1

I have 5 datasets, as CSV files, they each contain event logs on a computer, Monday-Friday.

So:

Monday.csv
Tuesday.csv
Wednesday.csv
Thursday.csv
Friday.csv

I was wondering how I could merge all of these together into one big file, each dataset, is identical in format with 80 columns as well as track of which day of the week it was, when looking at this larger dataset with all 5 days.

So all 5 csv's would become 1 bigger one like:

Week1.csv

Could this be possible with pandas? or would I need another library?

Update Import multiple csv files into pandas and concatenate into one DataFrame This helps me do it.

But my CSV files include the first row as a header, when I merge them it includes the same header 5 times through the document when the pdf's merge, is there a way to remove the first column from each one before you merge them?

desertnaut
  • 57,590
  • 26
  • 140
  • 166
  • 2
    Does this answer your question? [Import multiple csv files into pandas and concatenate into one DataFrame](https://stackoverflow.com/questions/20906474/import-multiple-csv-files-into-pandas-and-concatenate-into-one-dataframe) – Chris Mar 02 '21 at 00:42
  • @Chris It does thank you, my csv file includes the header files at the top of the CSV, when I merge them it copies the header file multiple times at the merge point of the CSV, is there a workaround to this? Like a way to remove the header file, from all the CSV's before merging them? – Denis Vecchiato Mar 02 '21 at 09:20

4 Answers4

0

Check the parameter "header" in pandas.read_csv: Row number(s) to use as the column names, and the start of the data

xkudsraw
  • 149
  • 12
0

It can be done with Pandas if you already use it:

days = ['Monday', 'Tuesday', 'Wednesday', 'Thursday', 'Friday']

dfs = (pd.read_csv(day + '.csv').assign(Weekday=day) for day in days)

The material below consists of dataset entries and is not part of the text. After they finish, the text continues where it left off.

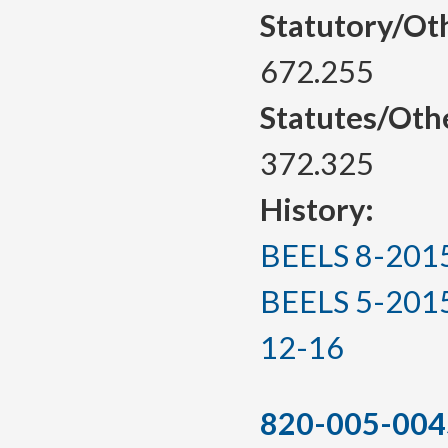
Statutory/Ot
672.255
Statutes/Oth
372.325
History:
BEELS 8-2015, 
BEELS 5-2015(T
12-16
820-005-004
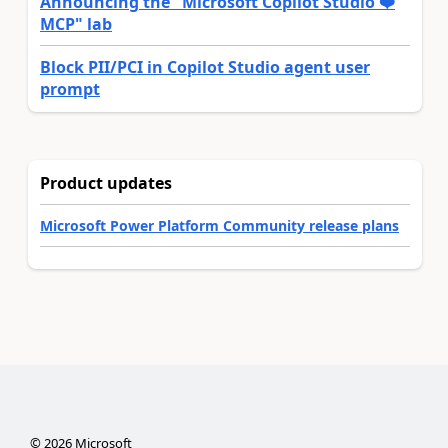
Announcing the "Microsoft Copilot Studio ❤️
MCP" lab
Block PII/PCI in Copilot Studio agent user
prompt
Product updates
Microsoft Power Platform Community release plans
©
2026
Microsoft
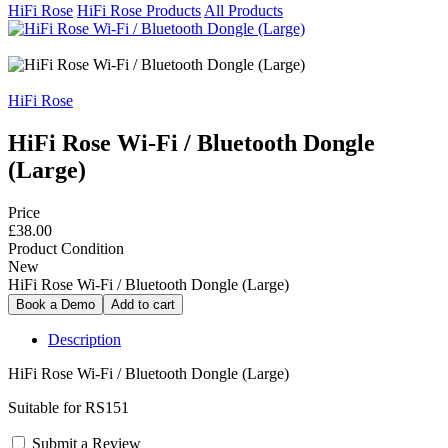
HiFi Rose
HiFi Rose Products
All Products
HiFi Rose
HiFi Rose Wi-Fi / Bluetooth Dongle
(Large)
Price
£38.00
Product Condition
New
HiFi Rose Wi-Fi / Bluetooth Dongle (Large)
Description
HiFi Rose Wi-Fi / Bluetooth Dongle (Large)
Suitable for RS151
Submit a Review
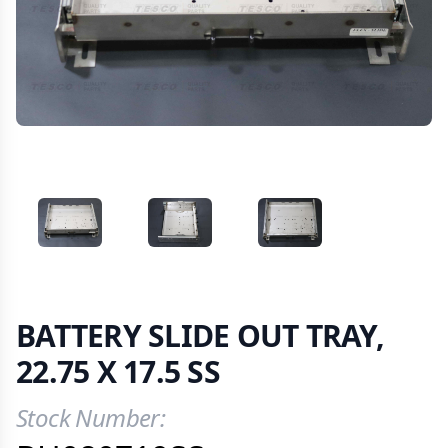
VIEW IMAGE 1
VIEW IMAGE 2
VIEW IMAGE 3
BATTERY SLIDE OUT TRAY,
22.75 X 17.5 SS
Stock Number:
Product Information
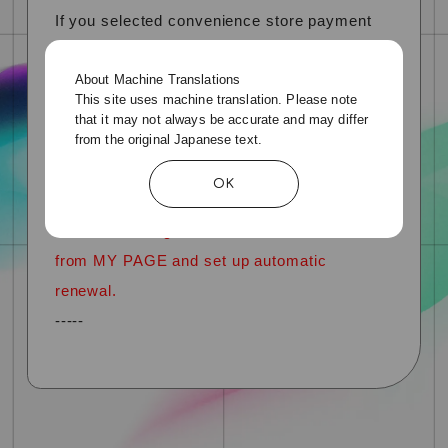
If you selected convenience store payment
when joining or renewing your membership
About Machine Translations
for the previous year,
This site uses machine translation. Please note
If you select "Credit card payment" the next
that it may not always be accurate and may differ
from the original Japanese text.
time you renew your subscription, automatic
renewal will be reflected from the following
OK
year.
*You cannot register credit card information
from MY PAGE and set up automatic
renewal.
-----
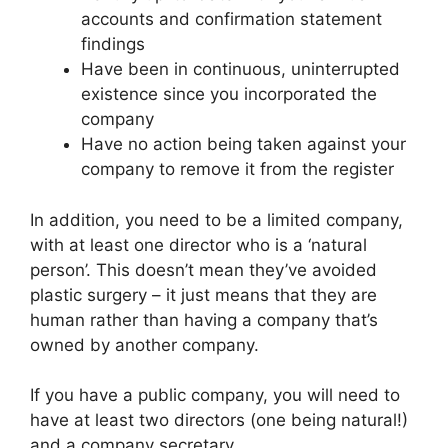
accounts and confirmation statement
findings
Have been in continuous, uninterrupted
existence since you incorporated the
company
Have no action being taken against your
company to remove it from the register
In addition, you need to be a limited company,
with at least one director who is a ‘natural
person’. This doesn’t mean they’ve avoided
plastic surgery – it just means that they are
human rather than having a company that’s
owned by another company.
If you have a public company, you will need to
have at least two directors (one being natural!)
and a company secretary.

pd.concat(dfs).to_csv('Week.csv')

But if can also be done without Pandas, because csv files are plain text files and you only need to add only column (and keep only one header). Assuming the delimiter is the comma (,):

days = ['Monday', 'Tuesday', 'Wednesday', 'Thursday', 'Friday']

# extract one header
with open('Monday.csv', 'b') as fd:
    header = 'Weekday,' + next(fd)
with open('Week.csv', 'w') as fdout:
    fdout.write(header)                            # write the new header
    for day in days:                               # loop over the days
        with open(day + '.csv') as fdin:
            _ = next(fdin)                         # skip header
            for line in fdin:                      # and copy other lines
                fdout.write(day + ',' + line)
Serge Ballesta
  • 143,923
  • 11
  • 122
  • 252
0

How about this?

import pandas as pd
import glob

path = r'C:\your_path_here' # use your path
all_files = glob.glob(path + "/*.csv")

# create list to append to
li = []

# loop through file names in the variable named 'all_files'
for filename in all_files:
    df = pd.read_csv(filename, index_col=None, skiprows=1, header=o)
    li.append(df)

frame = pd.concat(li, axis=0, ignore_index=True)

Notice: pd.read_csv has an argument for skiprows=1

Check out this link.

https://www.listendata.com/2019/06/pandas-read-csv.html

ASH
  • 20,759
  • 19
  • 87
  • 200
0

You don't need pandas or anything that parses the CSV files. Just use fileinput.input:

import fileinput

files = ('Monday.csv', 'Tuesday.csv', 'Wednesday.csv', 'Thursday.csv', 'Friday.csv')
with fileinput.input(files=files) as infile, open('Week1.csv', 'w') as outfile:
    for line in infile:
        if fileinput.isfirstline() and fileinput.filename() != files[0]:
            continue        # skip the CSV header line of all files except the first
        print(line, end='', file=outfile)
         
mhawke
  • 84,695
  • 9
  • 117
  • 138